Abstract

To assess the correlation between intensity of the major painful symptoms of deep infiltrating endometriosis (DIE) with pain scales from both Short Form 36 (SF36) and Endometriosis Health Profile 30 (EHP30). Sectional observational study. Public teaching hospital. Women with DIE diagnosed by nuclear magnetic resonance (n = 65; ages 20 to 53y). Exclusion criteria: incapability to answer the questionnaires, self-reported symptomatic pathologies/traumas or refuse. Anamnesis and patient self-reported scores from SF36 (bodily pain) and EHP30 (pain) quality of life (QoL) questionnaires. From July 2010 to March 2012, in parallel to preoperative evaluation for cytoreductive laparoscopy, patients answered Brazilian validated versions of both questionnaires to estimate different domains of QoL; scales were standardized from 0 (worst) to 100 (best QoL). Besides, endometriosis pain intensity was quantified by an analog scale (0-10). Median scores and percentiles 5 and 95 for major symptoms were: dyspareunia (4.0; 0.0-10.0), dysmenorrhea (8.0;0.0-10.0), hypogastric pain (3.4;0.0-10.0), dyschezia (0.0;0.0-7.0) and menstrual dyschezia (0.4;0.0-10.0). Analysis was performed with SPSS 15.0 for Windows; significant if P<0.05. Shapiro-Wilk test showed non-normal distribution of QoL scales. Nonparametric correlation was expressed with Spearman coefficient and p value. As expected, there was significant correlation between EHP30 and SF36 pain scores (0.378; 0.001), dyspareunia (-0.437; <0.001), dysmenorrhea (-0.389; 0.001), hypogastric pain (-0.437; <0.001) and menstrual dyschezia (-0.260; 0.035); while correlation with dyschezia was close to significance (-0.226; 0.070).

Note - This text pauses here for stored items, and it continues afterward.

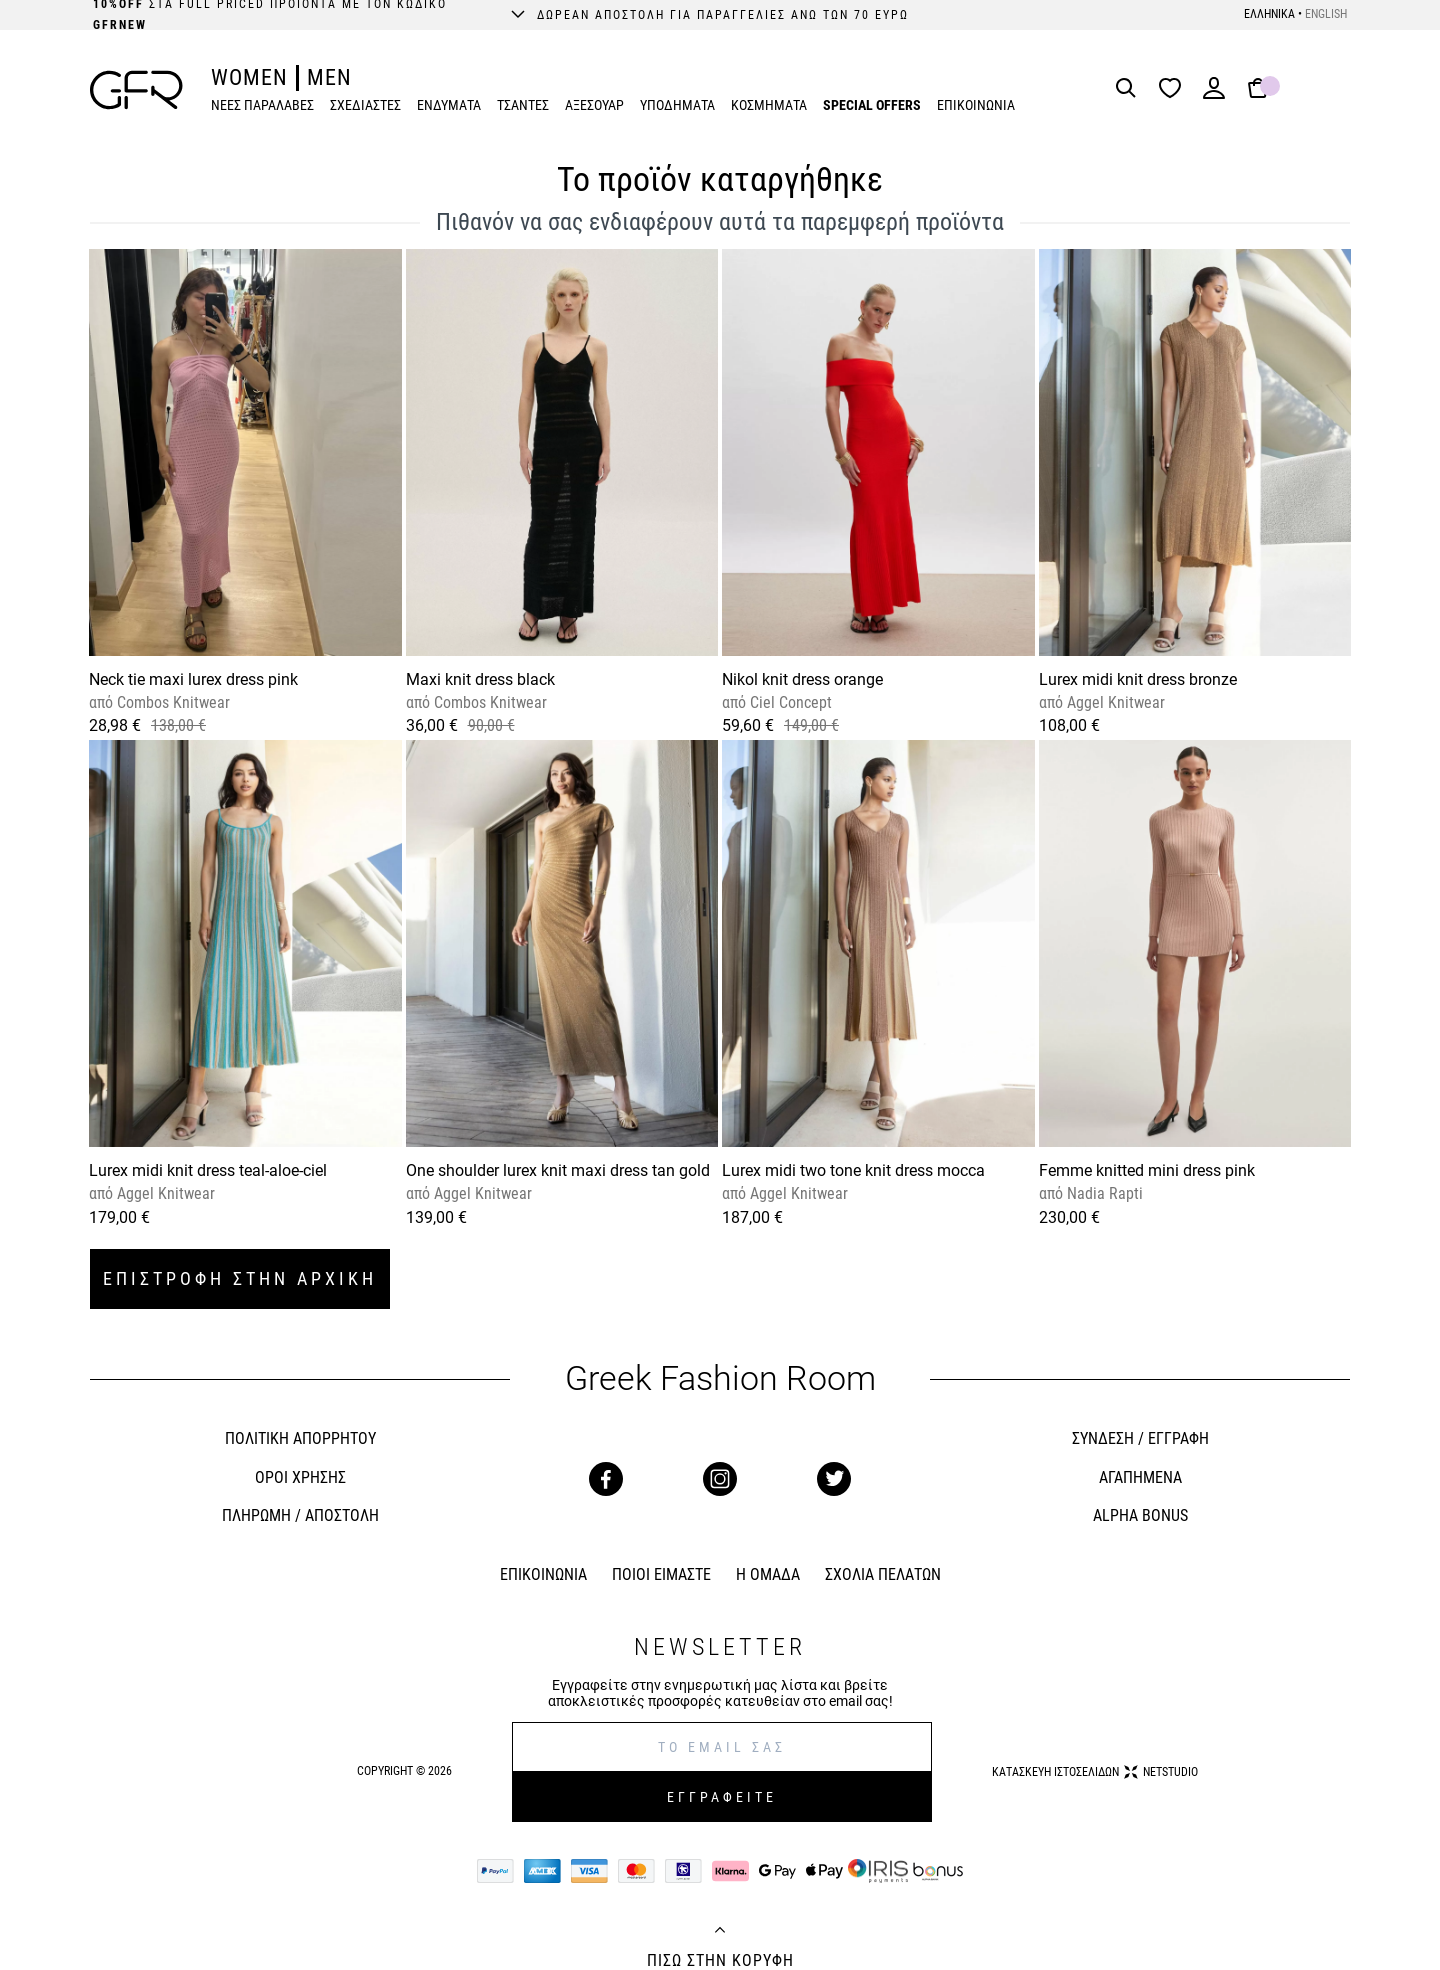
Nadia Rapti (1103, 1193)
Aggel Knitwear (1114, 702)
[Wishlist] (1175, 89)
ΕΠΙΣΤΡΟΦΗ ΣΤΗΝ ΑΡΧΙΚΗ (240, 1278)
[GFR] (136, 90)
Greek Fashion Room (720, 1378)
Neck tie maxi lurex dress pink (193, 679)
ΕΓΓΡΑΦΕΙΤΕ (722, 1797)
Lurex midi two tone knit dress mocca (853, 1170)
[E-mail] (722, 1747)
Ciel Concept (789, 702)
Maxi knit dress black (480, 679)
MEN (329, 77)
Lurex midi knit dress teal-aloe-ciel (208, 1170)
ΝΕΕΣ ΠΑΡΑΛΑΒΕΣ (262, 105)
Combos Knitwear (171, 702)
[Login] (1214, 94)
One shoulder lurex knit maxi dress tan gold (558, 1170)
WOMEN (249, 77)
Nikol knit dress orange (802, 679)
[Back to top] (720, 1932)
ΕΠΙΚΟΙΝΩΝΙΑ (976, 105)
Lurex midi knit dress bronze (1138, 679)
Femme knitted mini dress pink (1147, 1170)
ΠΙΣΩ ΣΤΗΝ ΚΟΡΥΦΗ (720, 1961)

On the other hand, despite significant negative correlation with dyspareunia (-0.373; 0.002) and hypogastric pain (-0.418; <0.001), SF36 bodily pain scores showed no significant correlation with dysmenorrhea (-0.128; 0.311), dyschezia (-0.180; 0.151) and menstrual dyschezia (-0.193; 0.121). Data suggest that a specific tool (EHP30) should be preferred to assess the influence of endometriosis pain on QoL because SF36 bodily pain scale showed no significant correlation with dysmenorrhea (one of the most important painful symptom in endometriosis).